Roasted Squash and Spinach Speltotto

Pearled spelt and pearl barley lend themselves extremely well to long, slow risotto-cooking. When cooked they become lush and creamy, and their earthy, nutty flavour pairs brilliantly with the flavours of the autumn: mushrooms, sweet potatoes and winter squash. This recipe uses squash but you could substitute for any similar earthy ingredient and it makes for a simple yet delicious meal for a winter evening; it does take a little time, but some things are worth the wait and this is one of them.

I cannot stress enough the importance of a good stock for this dish (or any risotto-type dish for that matter). Your stock will be taken up by the grains as they expand and lend them its flavour; get your stock right and you will end up with a dish that will taste as if it has been made by a seasoned professional. Seriously.

This is easily adapted for vegans, simply omit the butter and Parmesan.


RECIPE – serves 3

500g of butternut or other winter squash, cut into 1cm cubes

1000 ml vegetable stock

20g unsalted butter

1 tbsp rapeseed oil

2 medium onions, finely chopped

2 cloves of garlic, peeled and crushed

300g pearled spelt or pearl barley

75ml vermouth

a small bunch of flat-leaf parsley, finely chopped

50g Parmesan, finely grated

1/2 of a nutmeg, finely grated

a few good handfuls of baby leaf spinach


Heat the oven to 200°C/ fan 180°C/ Gas 6.

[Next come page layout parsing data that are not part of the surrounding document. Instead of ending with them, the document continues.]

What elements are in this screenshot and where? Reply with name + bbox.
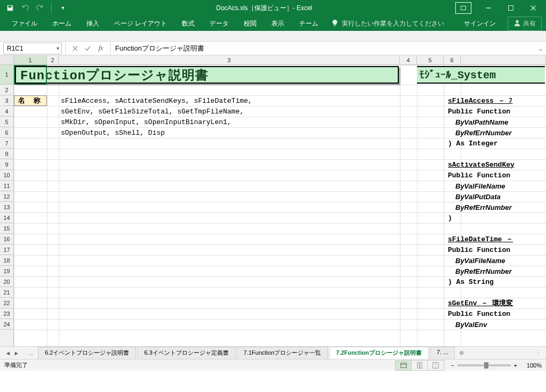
row-header[interactable]: 6 [0,127,13,138]
module-title[interactable]: ﾓｼﾞｭｰﾙ_System [417,66,545,84]
row-header[interactable]: 15 [0,223,13,234]
content-line[interactable]: sGetEnv, sGetFileSizeTotal, sGetTmpFileN… [59,106,400,117]
tab-insert[interactable]: 挿入 [79,16,107,31]
right-content-line[interactable]: Public Function [446,244,531,255]
tab-view[interactable]: 表示 [264,16,292,31]
title-cell[interactable]: Functionプロシージャ説明書 [15,66,399,84]
row-header[interactable]: 16 [0,234,13,244]
sheet-scroll-icon[interactable]: ⋮ [535,349,546,356]
tab-review[interactable]: 校閲 [236,16,264,31]
right-content-line[interactable]: Public Function [446,106,531,117]
right-content-line[interactable]: sFileDateTime － [446,234,531,244]
name-box[interactable]: R1C1 [3,43,62,54]
right-content-line[interactable]: ByVal PathName [446,117,531,127]
enter-icon[interactable] [83,43,93,54]
row-header[interactable]: 11 [0,181,13,191]
row-header[interactable]: 20 [0,276,13,287]
zoom-slider[interactable] [457,364,511,366]
right-content-line[interactable]: sActivateSendKey [446,159,531,170]
row-header[interactable]: 10 [0,170,13,181]
row-header[interactable]: 21 [0,287,13,298]
col-header[interactable]: 6 [444,55,461,64]
row-header[interactable]: 9 [0,159,13,170]
formula-bar[interactable]: Functionプロシージャ説明書 [110,42,535,55]
right-content-line[interactable]: ByRef ErrNumber [446,202,531,213]
share-button[interactable]: 共有 [508,17,542,31]
row-header[interactable]: 4 [0,106,13,117]
right-content-line[interactable]: ByVal PutData [446,191,531,202]
maximize-button[interactable] [500,0,521,16]
row-header[interactable]: 24 [0,319,13,330]
col-header[interactable]: 4 [400,55,417,64]
redo-icon[interactable] [34,2,46,14]
select-all-corner[interactable] [0,55,14,64]
row-header[interactable]: 17 [0,244,13,255]
add-sheet-icon[interactable]: ⊕ [456,349,467,356]
save-icon[interactable] [4,2,16,14]
row-header[interactable]: 22 [0,298,13,308]
cancel-icon[interactable] [70,43,81,54]
row-header[interactable]: 18 [0,255,13,266]
row-header[interactable]: 14 [0,213,13,223]
right-content-line[interactable]: ) As String [446,276,531,287]
right-content-line[interactable]: Public Function [446,170,531,181]
row-header[interactable]: 3 [0,95,13,106]
sheet-tab[interactable]: 6.3イベントプロシージャ定義書 [137,347,235,359]
zoom-out-icon[interactable]: − [451,362,454,369]
right-content-line[interactable]: ByRef ErrNumber [446,127,531,138]
content-line[interactable]: sOpenOutput, sShell, Disp [59,127,400,138]
right-content-line[interactable]: ByVal Env [446,319,531,330]
sheet-tab[interactable]: 7.2Functionプロシージャ説明書 [329,347,429,359]
close-button[interactable] [523,0,544,16]
sheet-tab[interactable]: 6.2イベントプロシージャ説明書 [38,347,136,359]
qat-dropdown-icon[interactable]: ▼ [57,2,69,14]
sheet-ellipsis[interactable]: ... [25,350,38,356]
sheet-nav-next-icon[interactable]: ► [13,350,20,356]
right-content-line[interactable]: ByVal FileName [446,255,531,266]
zoom-in-icon[interactable]: + [514,362,517,369]
view-pagebreak-icon[interactable] [428,361,444,370]
tab-team[interactable]: チーム [292,16,326,31]
tell-me-search[interactable]: 実行したい作業を入力してください [326,19,449,28]
undo-icon[interactable] [19,2,31,14]
right-content-line[interactable]: ByRef ErrNumber [446,266,531,276]
spreadsheet-grid[interactable]: Functionプロシージャ説明書ﾓｼﾞｭｰﾙ_System名 称sFileAc… [14,65,546,346]
formula-expand-icon[interactable]: ⌄ [535,45,546,52]
tab-file[interactable]: ファイル [4,16,45,31]
row-header[interactable]: 19 [0,266,13,276]
row-header[interactable]: 1 [0,65,13,85]
sheet-tab[interactable]: 7. ... [430,347,455,359]
row-header[interactable]: 2 [0,85,13,95]
col-header[interactable]: 3 [59,55,400,64]
tab-home[interactable]: ホーム [45,16,79,31]
sheet-tab[interactable]: 7.1Functionプロシージャ一覧 [237,347,328,359]
row-header[interactable]: 23 [0,308,13,319]
right-content-line[interactable]: sFileAccess － ﾌ [446,95,531,106]
signin-link[interactable]: サインイン [457,19,502,28]
ribbon-display-icon[interactable] [455,2,471,14]
right-content-line[interactable]: sGetEnv － 環境変 [446,298,531,308]
content-line[interactable]: sMkDir, sOpenInput, sOpenInputBinaryLen1… [59,117,400,127]
col-header[interactable]: 1 [14,55,47,64]
right-content-line[interactable]: ) As Integer [446,138,531,149]
row-header[interactable]: 8 [0,149,13,159]
sheet-nav-prev-icon[interactable]: ◄ [4,350,12,356]
tab-pagelayout[interactable]: ページ レイアウト [107,16,174,31]
tab-data[interactable]: データ [202,16,236,31]
row-header[interactable]: 7 [0,138,13,149]
row-header[interactable]: 12 [0,191,13,202]
content-line[interactable]: sFileAccess, sActivateSendKeys, sFileDat… [59,95,400,106]
col-header[interactable]: 2 [47,55,59,64]
col-header[interactable]: 5 [417,55,444,64]
right-content-line[interactable]: ByVal FileName [446,181,531,191]
row-header[interactable]: 5 [0,117,13,127]
view-pagelayout-icon[interactable] [412,361,428,370]
view-normal-icon[interactable] [396,361,412,370]
right-content-line[interactable]: ) [446,213,531,223]
row-header[interactable]: 13 [0,202,13,213]
zoom-level[interactable]: 100% [520,362,542,369]
label-cell[interactable]: 名 称 [14,95,47,106]
minimize-button[interactable] [478,0,499,16]
right-content-line[interactable]: Public Function [446,308,531,319]
tab-formulas[interactable]: 数式 [174,16,202,31]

Tip your cubed squash onto a roasting tray and drizzle a couple of tablespoons of olive or rapeseed oil over it together with a good pinch of sea salt. Using your hands, ensure that every surface of every piece of squash has a fine film of oil, then spread the pieces out evenly across the roasting tray. Do not crowd your tray, leave a little space between each piece of vegetable and in a single layer, otherwise some pieces will steam rather than roast. Roasting drives out some of the moisture in the vegetable, intensifying the flavour in a way that steaming does not. The oil coating protects the vegetable from the dry heat and delays caramelisation until the vegetable is soft, the caramelisation also adds an essential layer of extra flavour. Roast for between 45 and 60 minutes, then set aside until needed.

Heat your stock in a suitable pan until it is just simmering. Keep it at that point throughout the cooking time.

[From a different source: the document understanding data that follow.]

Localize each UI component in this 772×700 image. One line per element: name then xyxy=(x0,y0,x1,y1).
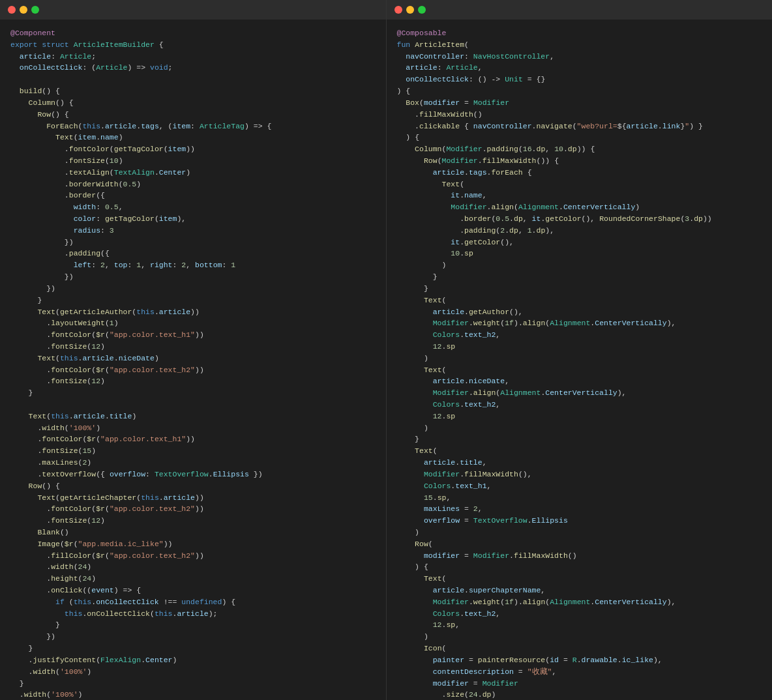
dot-green-right xyxy=(418,6,426,14)
right-panel: @Composable fun ArticleItem( navControll… xyxy=(386,0,773,700)
right-code-area[interactable]: @Composable fun ArticleItem( navControll… xyxy=(387,20,773,700)
right-titlebar xyxy=(387,0,773,20)
dot-yellow-left xyxy=(20,6,27,14)
dot-green-left xyxy=(31,6,39,14)
dot-red-right xyxy=(394,6,402,14)
dot-red-left xyxy=(8,6,16,14)
dot-yellow-right xyxy=(406,6,414,14)
left-code-area[interactable]: @Component export struct ArticleItemBuil… xyxy=(0,20,386,700)
left-titlebar xyxy=(0,0,386,20)
left-panel: @Component export struct ArticleItemBuil… xyxy=(0,0,386,700)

Melt the butter with the oil in a large risotto pan or deep-sided frying pan over a medium-low heat. Add the onions and fry gently until they are softened, about ten minutes. Add the crushed garlic and cook for a minute more, then add the pearled spelt or barley and stir thoroughly until every grain is slick with oil. Turn the heat up and add the vermouth; let it bubble for a minute or so until the alcohol has burned off then add a ladleful of hot stock to the pan, stir thoroughly and bring the heat right down to a gentle simmer.

If your risotto is cooked at too high a temperature the stock will simply evaporate, whereas you want it to be able to penetrate through the grain. The ideal temperature is just short of boiling point; if your stock went in cold it would leave the dish too cool and always trying to catch up with the heat.

Add more stock to the pan when the liquid has been absorbed and the grains are in danger of catching; keep on adding the stock, a little at a time, until the grains are tender but with a good ‘bite’ – this is very much a personal thing but it is hard to accidentally overcook these grains. Pearled spelt will take around 30 minutes to cook, pearl barley will take closer to 40 minutes on average.

When the grain is cooked, stir the roasted squash through the pan and add the parsley, nutmeg and Parmesan. Stir until thoroughly combined and then season carefully before adding the spinach and allowing it to wilt into the pan.

Serve with a crisp green salad dressed with a good squeeze of lemon juice; the acidity of the lemon cuts through the earthy nuttiness of the speltotto and each enhances the other.